The prosecutor in Jeffrey Epstein’s 2006 grand jury trial may have subverted his own case by attacking two underage victims as prostitutes and criminals, newly released records show.

On Monday, Circuit Judge Luis Delgado unsealed about 150 pages of records produced during Epstein’s four-hour grand jury hearing in Palm Beach County in July 2006. Grand jury records are typically sealed indefinitely, but Florida’s Republican governor, Ron DeSantis, has Signed into law earlier this year To ensure public access to grand jury records in certain cases, such as Epstein’s.
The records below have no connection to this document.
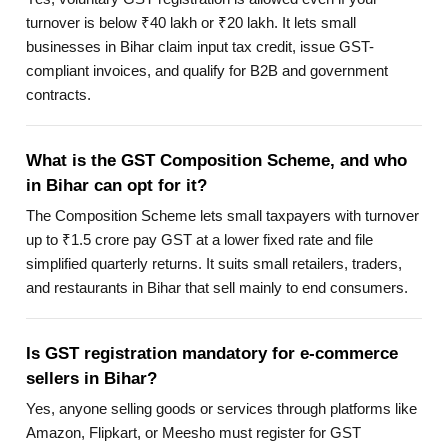
turnover is below ₹40 lakh or ₹20 lakh. It lets small
businesses in Bihar claim input tax credit, issue GST-
compliant invoices, and qualify for B2B and government
contracts.
What is the GST Composition Scheme, and who
in Bihar can opt for it?
The Composition Scheme lets small taxpayers with turnover
up to ₹1.5 crore pay GST at a lower fixed rate and file
simplified quarterly returns. It suits small retailers, traders,
and restaurants in Bihar that sell mainly to end consumers.
Is GST registration mandatory for e-commerce
sellers in Bihar?
Yes, anyone selling goods or services through platforms like
Amazon, Flipkart, or Meesho must register for GST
“Does her website also feature photographs of her in revealing clothing, drinking alcohol and being sexually provocative?”

Delgado seemed keen to release the records, suggesting they were necessary to maintain the court’s impartiality. “For almost two decades, the story of Jeffrey Epstein’s victimization of Palm Beach County’s most vulnerable has been the subject of much outrage and, at times, diminished public perception of our criminal justice system,” he wrote.

“The details on the record will be outrageous to any reasonable person. The testimony before the grand jury ranges from grossly unacceptable conduct to rape. All of the conduct in question is sexually deviant, abhorrent and criminal.”

Delgado wasn’t exaggerating. Records show former state attorneys Barry Krischer and Lanner Belohlavec portraying the two victims as a criminal and a prostitute.

The first victim testified that she was just 14 when she first went to Epstein’s mansion and gave him a massage in exchange for $300. At his request, she allegedly stripped down to her underwear and allowed him to use a vibrator for an additional $100.

The girl also admitted to lying to Epstein about being 18 years old. It is unclear how many times she met with Epstein. About a year after her first visit to Epstein’s residence, the girl stepmother The perpetrator found the money, learned why Epstein had given it to her, and reported the girl’s claims to local police.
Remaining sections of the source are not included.